Palavras em tempo de pandemia #1 | Tudo vai passar. Mas nunca mais seremos os mesmos |
Nesta altura, no ano passado, já tinha feito muitas viagens.
Tinha conhecido sítios que me abraçaram em cada esquina.
Pessoas culturalmente diferentes de mim, mas que me ensinaram que o sorriso é aquele gesto universal que nunca falha.
Acabei o ano a olhar para o Muro das Lamentações, em Israel, e a sentir um medo incrível por algo que desconhecia.
Estava a chover. Fiquei a olhar para aquele muro com o coração aflito. Chorei sozinha porque sentia um medo difícil de descrever. Ainda eu nem imaginava o que era sentir medo.
Em voz alta nos altifalantes gritava uma língua que eu não conhecia. À minha volta pessoas de todos os credos e religiões.
Quando vim embora, virei (sem saber que não podia) as costas ao muro, de repente senti uma mão no ombro…
Uma senhora que rezava em alto o Torá interrompeu a reza e disse-me aos gritos que não podia virar as costas… por respeito.
Poucas semanas depois começou o vírus a instalar-se com toda a crueldade na China.
Para mim (talvez porque já lá estive) a China não fica do outro lado do Mundo.
Sempre achei que a propagação do vírus seria uma realidade mundial. Triste, mas uma realidade.
A minha quarentena começou em Janeiro, não por isso, mas por outras complicações de saúde.
Ainda se mantém e vai se manter enquanto o inimigo que decidiu varrer o Mundo cá andar.
Nunca disse: isto é só uma gripe.
Nunca disse: isto é exagero.
Os meus médicos também não.
Mas… sei que o processo (se é que há) passa por aceitar a realidade como ela é.

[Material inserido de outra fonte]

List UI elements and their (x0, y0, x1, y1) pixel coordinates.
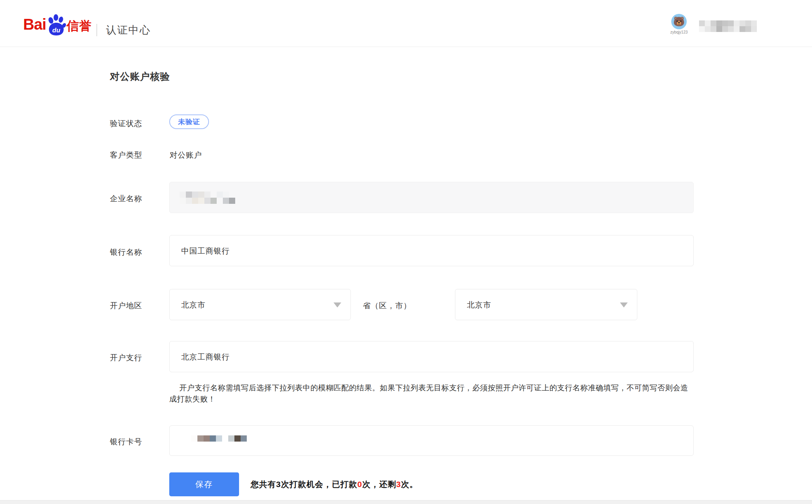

Lembro-me de ser muito nova e de ler o diário de Anne Frank e ela dizer que um dia acordou e tudo mudou.
Aqui também. Um dia o Mundo acordou e tudo mudou.
Sei bem qual o meu papel enquanto cidadã. Cumpro integralmente com tudo aquilo que me é proposto enquanto singular que actua em colectivo.
Não peço a ninguém para fazer o mesmo, porque, apesar de eu ser uma “pessoa de risco”, todos nós somos. Os nossos também são. Vocês que estão a ler também são. Uns mais que outros, mas todos somos.
Hoje escrevo talvez porque os meus textos sobre viagens neste momento ficam só para mim.
Hoje… e até ao dia que o Mundo volte a ser um sítio seguro para se dar abraços.
E escrever é como uma terapia, uma catarse, uma liberdade.
Aquela liberdade que neste momento não existe.
Poderia dizer que sinto falta de abraçar o Mundo, mas o que eu sinto mesmo falta é da liberdade de não ter medo.
O olhar para o Mundo sem medo.
As minhas inquietações não são diferentes das vossas. A angústia, o desconhecido, o difuso, o desfocado…
É esta a realidade que temos e é esta que temos que estar prontos para a viver.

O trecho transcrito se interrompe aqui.